## [INSTRUCTIONS TO FOLLOW]
Given the records underneath, please repeat exactly the lines from the line with "Burundi (SEK kr)" through the line with "Utilization review", passing over any picture.

[Transcribed page contents]
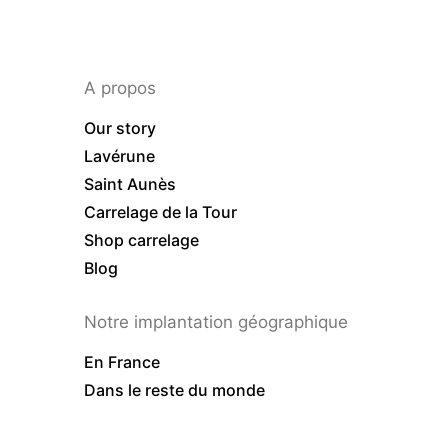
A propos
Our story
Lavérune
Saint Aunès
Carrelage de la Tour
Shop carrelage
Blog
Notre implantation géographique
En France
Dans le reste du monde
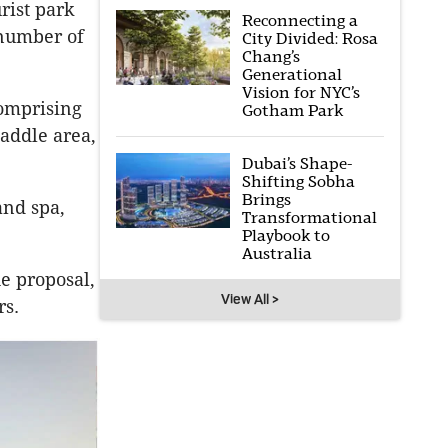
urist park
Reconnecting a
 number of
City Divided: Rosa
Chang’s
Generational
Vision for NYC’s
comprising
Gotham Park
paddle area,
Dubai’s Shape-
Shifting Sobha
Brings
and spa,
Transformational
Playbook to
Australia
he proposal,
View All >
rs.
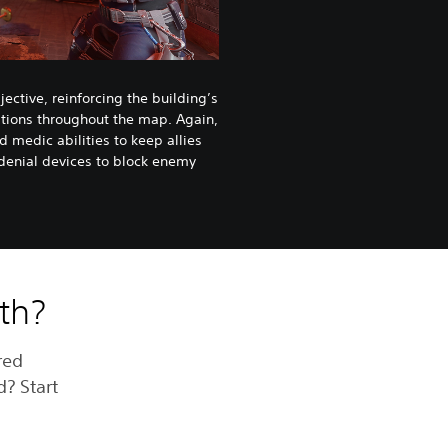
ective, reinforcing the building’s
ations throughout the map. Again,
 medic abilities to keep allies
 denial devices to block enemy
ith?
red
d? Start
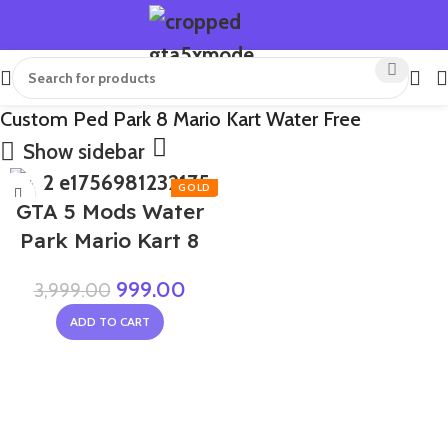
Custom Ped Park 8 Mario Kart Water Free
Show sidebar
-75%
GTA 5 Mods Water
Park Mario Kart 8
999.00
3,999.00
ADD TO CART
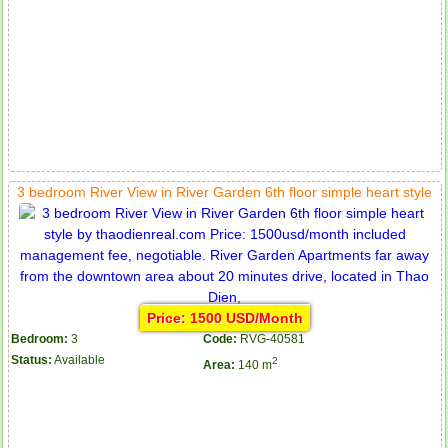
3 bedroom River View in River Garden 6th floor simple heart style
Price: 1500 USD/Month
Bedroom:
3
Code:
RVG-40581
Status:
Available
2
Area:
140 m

==

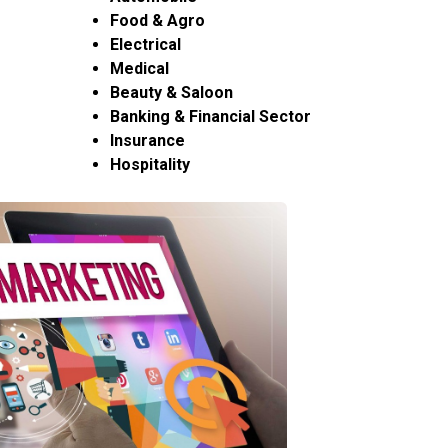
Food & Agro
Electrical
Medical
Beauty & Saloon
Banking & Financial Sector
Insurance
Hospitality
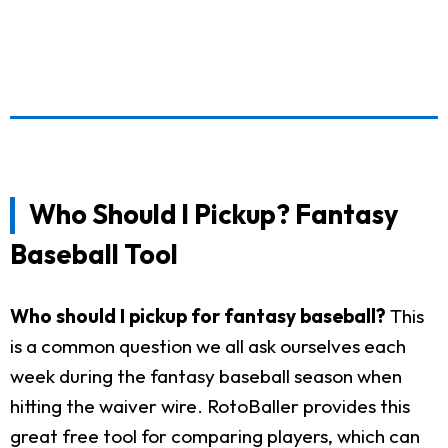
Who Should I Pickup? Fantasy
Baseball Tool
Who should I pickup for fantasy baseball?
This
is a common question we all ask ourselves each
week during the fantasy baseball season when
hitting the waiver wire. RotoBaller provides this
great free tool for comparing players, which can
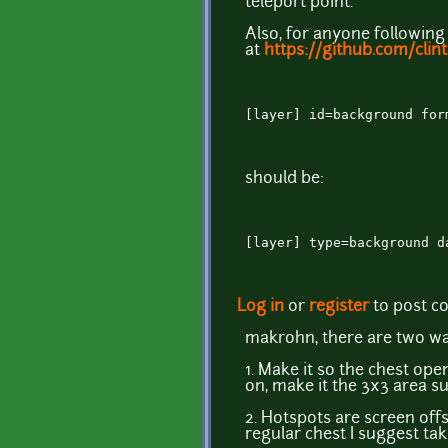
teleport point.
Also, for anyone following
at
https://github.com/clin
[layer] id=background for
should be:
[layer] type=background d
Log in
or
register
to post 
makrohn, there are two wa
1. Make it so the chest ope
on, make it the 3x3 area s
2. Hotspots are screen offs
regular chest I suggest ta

==

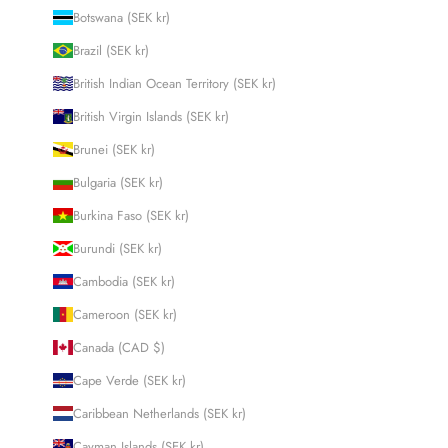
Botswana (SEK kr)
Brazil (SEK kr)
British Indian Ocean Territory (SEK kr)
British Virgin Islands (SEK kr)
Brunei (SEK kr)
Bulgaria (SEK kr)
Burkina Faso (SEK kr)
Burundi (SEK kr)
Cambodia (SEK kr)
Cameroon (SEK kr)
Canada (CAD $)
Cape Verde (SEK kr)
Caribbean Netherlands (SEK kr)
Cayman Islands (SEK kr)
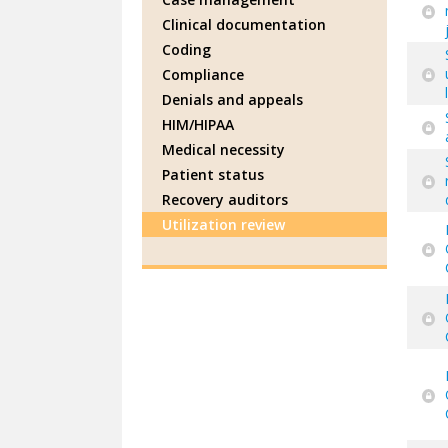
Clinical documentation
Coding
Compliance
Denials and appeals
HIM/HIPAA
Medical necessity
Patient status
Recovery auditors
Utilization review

## [TASK OUTPUT]
Burundi (SEK kr)
Cambodia (SEK kr)
Cameroon (SEK kr)
Canada (CAD $)
Cape Verde (SEK kr)
Caribbean Netherlands (SEK kr)
Cayman Islands (SEK kr)
Clinical documentation
Coding
Compliance
Denials and appeals
HIM/HIPAA
Medical necessity
Patient status
Recovery auditors
Utilization review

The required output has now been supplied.